Il est bien entendu que toutes ces exigences impliquent la possibilité pour le barreur de jouer le jeu dans les meilleures conditions. Si vous êtes invité à bord pendant une course, évitez de parler au barreur. Ne faites pas écran entre le vent et lui. Ne lui masquez pas la vue. Restez calme et silencieux et surtout évitez la position verticale. Attendez la fin de la course et, quand le yacht aura pris une allure de promenade, alors vous pourrez vous montrer aussi désagréable que vous voudrez.

Ces considérations forcément incomplètes ne sauraient épuiser la question. Il reste beaucoup à dire sur la façon dont le barreur doit virer les bouées dans la course, faire les manœuvres de corps morts, garder la cape, etc. Reconnaissons plus simplement qu’il reste tout à apprendre.

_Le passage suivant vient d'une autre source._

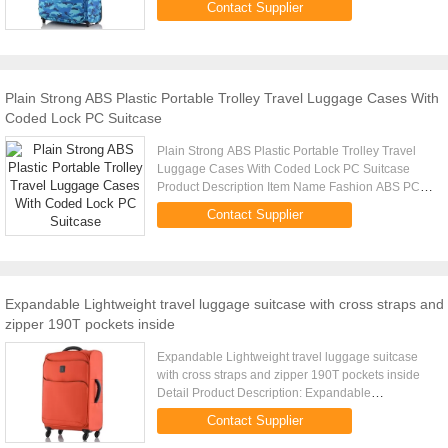
Contact Supplier
5pcs per set ...
Plain Strong ABS Plastic Portable Trolley Travel Luggage Cases With
Coded Lock PC Suitcase
Plain Strong ABS Plastic Portable Trolley Travel
Luggage Cases With Coded Lock PC Suitcase
Product Description Item Name Fashion ABS PC
Luggage Tag Trolley Case, Luggage Trolley,
Contact Supplier
Suitcase, Travel Luggage Bags, ...
Expandable Lightweight travel luggage suitcase with cross straps and
zipper 190T pockets inside
Expandable Lightweight travel luggage suitcase
with cross straps and zipper 190T pockets inside
Detail Product Description: Expandable
Lightweight travel luggage with cross straps and
Contact Supplier
zipper 190T pockets inside ...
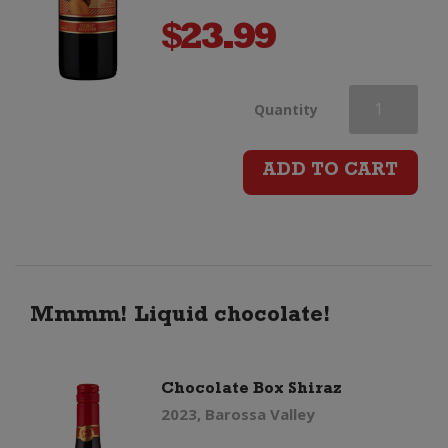
$
23.99
Chocolate
Quantity
Box
ADD TO CART
Cabernet
Sauvignon
quantity
Mmmm! Liquid chocolate!
Chocolate Box Shiraz
2023, Barossa Valley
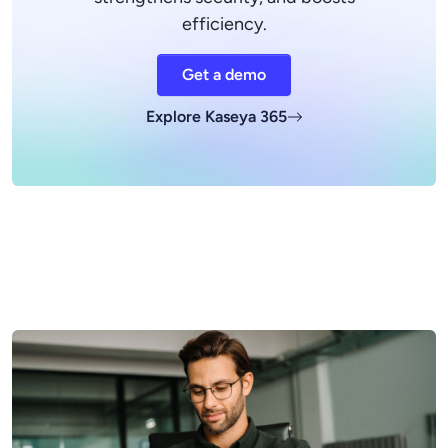
efficiency.
Get a demo
Explore Kaseya 365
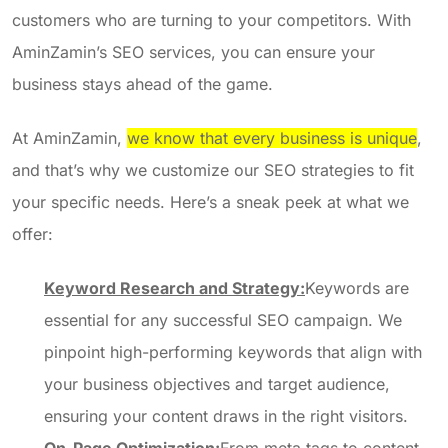
customers who are turning to your competitors. With
AminZamin’s SEO services, you can ensure your
business stays ahead of the game.
At AminZamin,
we know that every business is unique
,
and that’s why we customize our SEO strategies to fit
your specific needs. Here’s a sneak peek at what we
offer:
Keyword Research and Strategy:
Keywords are
essential for any successful SEO campaign. We
pinpoint high-performing keywords that align with
your business objectives and target audience,
ensuring your content draws in the right visitors.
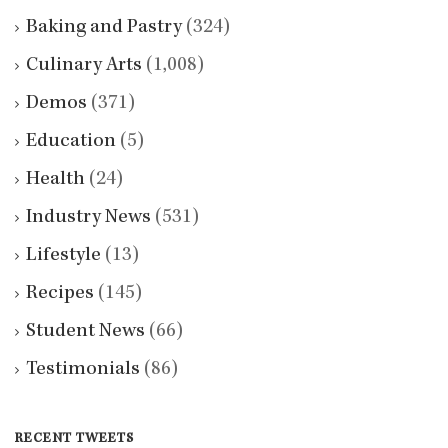
Baking and Pastry
(324)
Culinary Arts
(1,008)
Demos
(371)
Education
(5)
Health
(24)
Industry News
(531)
Lifestyle
(13)
Recipes
(145)
Student News
(66)
Testimonials
(86)
RECENT TWEETS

Ces excellents conseils que j’ai voulu donner aux jeunes m’ont guidé à mes débuts de barreur, et j’essaie de m’en inspirer chaque jour. Je n’ai donc fait que les transmettre, car je les tiens de barreurs célèbres, comme Manfred Curry, « l’homme-qui-gagne-toutes-les-régates », comme E.-C. Martin, qui conduisit tant de yachts fameux à la victoire.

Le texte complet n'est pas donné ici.